Assistant Professor, Pharmaceutical Sciences
Ph.D. (Pharmacology/Toxicology), University of Arizona, Tucson, AZ
M.S. (Toxicology), University of Arizona, Tucson, AZ
B.S. (Chemistry), University of Arizona, Tucson, AZ
Dr. Ham joined the faculty at Belmont University in the College of Pharmacy in 2012. Her primary teaching assignments are in the Pharmacodynamics series of classes. She also teaches electives in Toxicology and Pharmacogenomics & Personalized Medicine, as well as the third year Seminar class. She has a particular interest in increasing the knowledge of pharmacy students with respect to genetics/genomics (and related sciences) to prepare them the continually evolving field of pharmacogenomics and personalized medicine and their integration into pharmacy practice.

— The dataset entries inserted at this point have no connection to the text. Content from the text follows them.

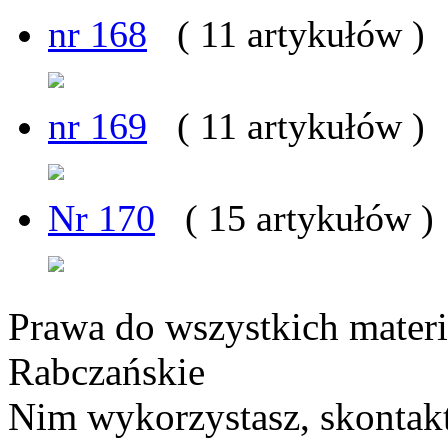
nr 168
( 11 artykułów )
nr 169
( 11 artykułów )
Nr 170
( 15 artykułów )
Prawa do wszystkich materi
Rabczańskie
Nim wykorzystasz, skontakt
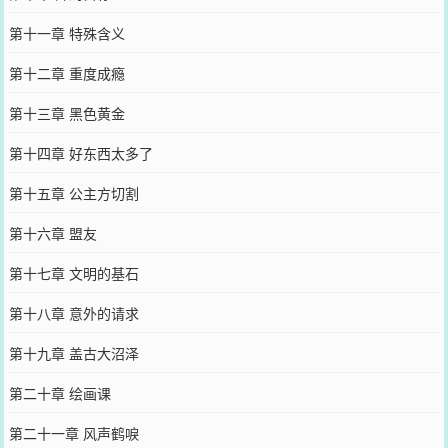
第十一章 特殊含义
第十二章 重度成瘾
第十三章 黑色黄金
第十四章 好东西太多了
第十五章 公主方切割
第十六章 盟友
第十七章 文明的基石
第十八章 意外的请求
第十九章 盖古大沼泽
第二十章 绘画课
第二十一章 风声鹤唳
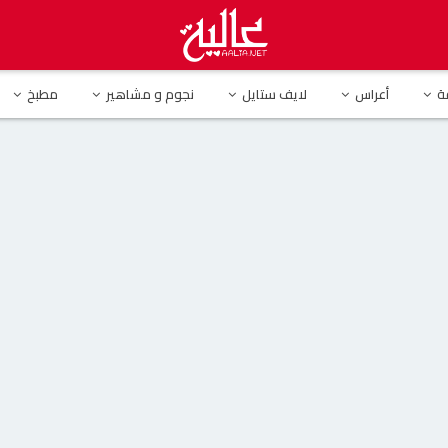
تفل بعيد ميلاده بطريقة باذخة.. كيك مزين بالدولارات والذهب
ة
أعراس
لايف ستايل
نجوم و مشاهير
مطبخ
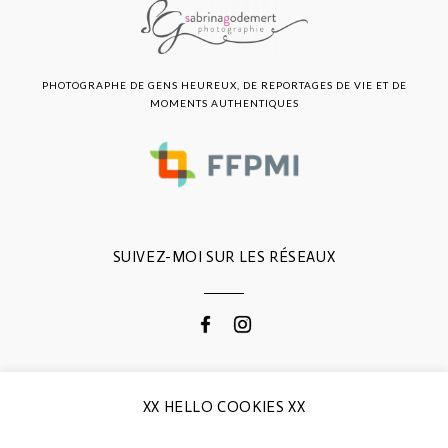
PHOTOGRAPHE DE GENS HEUREUX, DE REPORTAGES DE VIE ET DE
MOMENTS AUTHENTIQUES
SUIVEZ-MOI SUR LES RÉSEAUX
CONTACTEZ-MOI
XX HELLO COOKIES XX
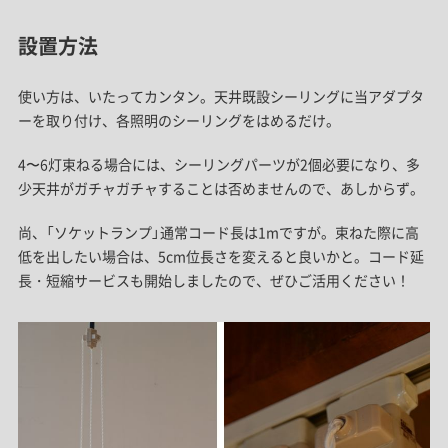
設置方法
使い方は、いたってカンタン。天井既設シーリングに当アダプタ
ーを取り付け、各照明のシーリングをはめるだけ。
4〜6灯束ねる場合には、シーリングパーツが2個必要になり、多
少天井がガチャガチャすることは否めませんので、あしからず。
尚、「ソケットランプ」通常コード長は1mですが。束ねた際に高
低を出したい場合は、5cm位長さを変えると良いかと。コード延
長・短縮サービスも開始しましたので、ぜひご活用ください！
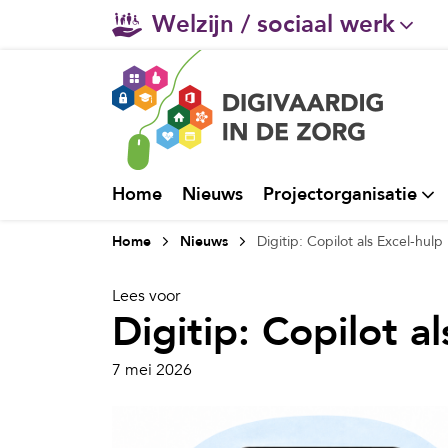
Welzijn / sociaal werk
Gehandicaptenzorg
Verpleeghuiszorg & Zorg 
Ggz
Home
Nieuws
Projectorganisatie
Ziekenhuizen
Home
Nieuws
Digitip: Copilot als Excel-hulp
Huisartsenzorg
Lees voor
Digitip: Copilot a
7 mei 2026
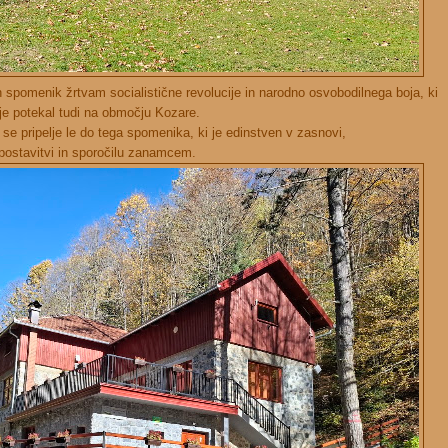
spomenik žrtvam socialistične revolucije in narodno osvobodilnega boja, ki
je potekal tudi na območju Kozare.
se pripelje le do tega spomenika, ki je edinstven v zasnovi,
postavitvi in sporočilu zanamcem.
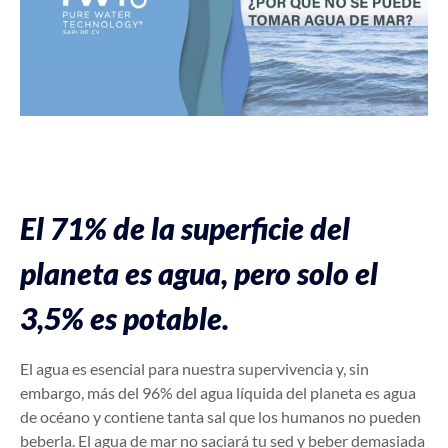
El 71% de la superficie del
planeta es agua, pero solo el
3,5% es potable.
El agua es esencial para nuestra supervivencia y, sin
embargo, más del 96% del agua líquida del planeta es agua
de océano y contiene tanta sal que los humanos no pueden
beberla. El agua de mar no saciará tu sed y beber demasiada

Prior to joining the faculty at Belmont, Dr. Ham was on faculty at Vanderbilt University School of Medicine (2003-2012) where her initial appointment was as a Research Assistant Professor of Biochemistry and an Associate Director of the Proteomics Laboratory in the Mass Spectrometry Research Center and was later appointed as a Research Associate Professor of Biochemistry and senior faculty in the Jim Ayers Institute for Precancer Detection and Diagnosis in the Vanderbilt Ingram Cancer Center. She maintains an adjunct appointment at Vanderbilt. Her research has primarily been collaborative in nature using proteomic and mass spectrometry approaches to study mechanisms of disease and for the discovery of biomarkers for detection, prognosis and treatment of various forms of cancers and other diseases. These collaborations have led to over 70 peer-reviewed publications. Her collaborators have ranged from cancer biologists and oncologists to experts in bioinformatics and analytical chemists.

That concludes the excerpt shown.